This is implemented for the pdf(), postscript(),
x11(type="cairo"), windows(), and quartz() devices (and
associated raster formats), but not for x11(type="Xlib") or
xfig() or pictex(). The user-level interface is the polypath()
function in graphics and grid.path() in grid.
• File NEWS is now generated at installation with a slightly
different format: it will be in UTF-8 on platforms using UTF-8,
and otherwise in ASCII. There is also a PDF version, NEWS.pdf,
installed at the top-level of the R distribution.
• kmeans(x, 1) now works. Further, kmeans now returns between and
total sum of squares.
• arrayInd() and which() gain an argument useNames. For arrayInd,
the default is now false, for speed reasons.

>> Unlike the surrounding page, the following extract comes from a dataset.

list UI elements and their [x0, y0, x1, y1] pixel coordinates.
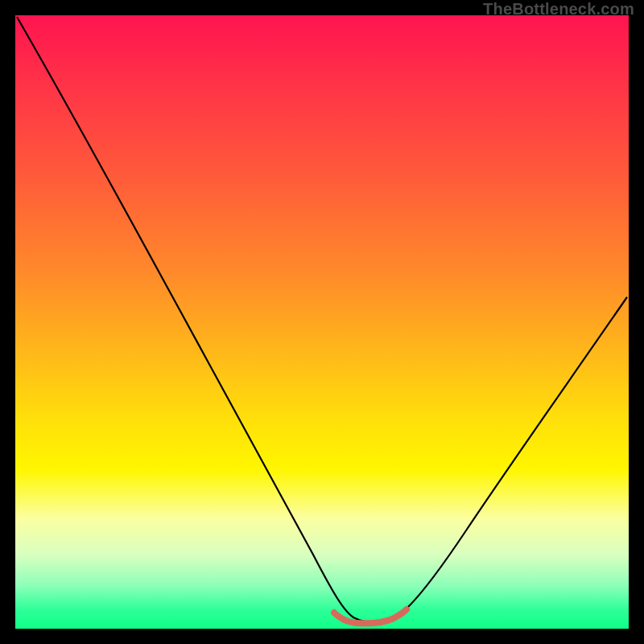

• As is done for closures, the default print method for the formula
class now displays the associated environment if it is not the
global environment.
• A new facility has been added for inserting code into a package
without re-installing it, to facilitate testing changes which can
be selectively added and backed out. See ?insertSource.
• New function readRenviron to (re-)read files in the format of
~/.Renviron and Renviron.site.
• require() will now return FALSE (and not fail) if loading the
package or one of its dependencies fails.
• aperm() now allows argument perm to be a character vector when
the array has named dimnames (as the results of table() calls
do). Similarly, array() allows MARGIN to be a character vector.
(Based on suggestions of Michael Lachmann.)
• Package utils now exports and documents functions
aspell_package_Rd_files() and aspell_package_vignettes() for
spell checking package Rd files and vignettes using Aspell,
Ispell or Hunspell.
• Package news can now be given in Rd format, and news() prefers
these inst/NEWS.Rd files to old-style plain text NEWS or
inst/NEWS files.
• New simple function packageVersion().
• The PCRE library has been updated to version 8.10.
• The standard Unix-alike terminal interface declares its name to
readline as 'R', so that can be used for conditional sections in
~/.inputrc files.
• ‘Writing R Extensions’ now stresses that the standard sections in
.Rd files (other than \alias, \keyword and \note) are intended to
be unique, and the conversion tools now drop duplicates with a
warning.
The .Rd conversion tools also warn about an unrecognized type in
a \docType section.
• ecdf() objects now have a quantile() method.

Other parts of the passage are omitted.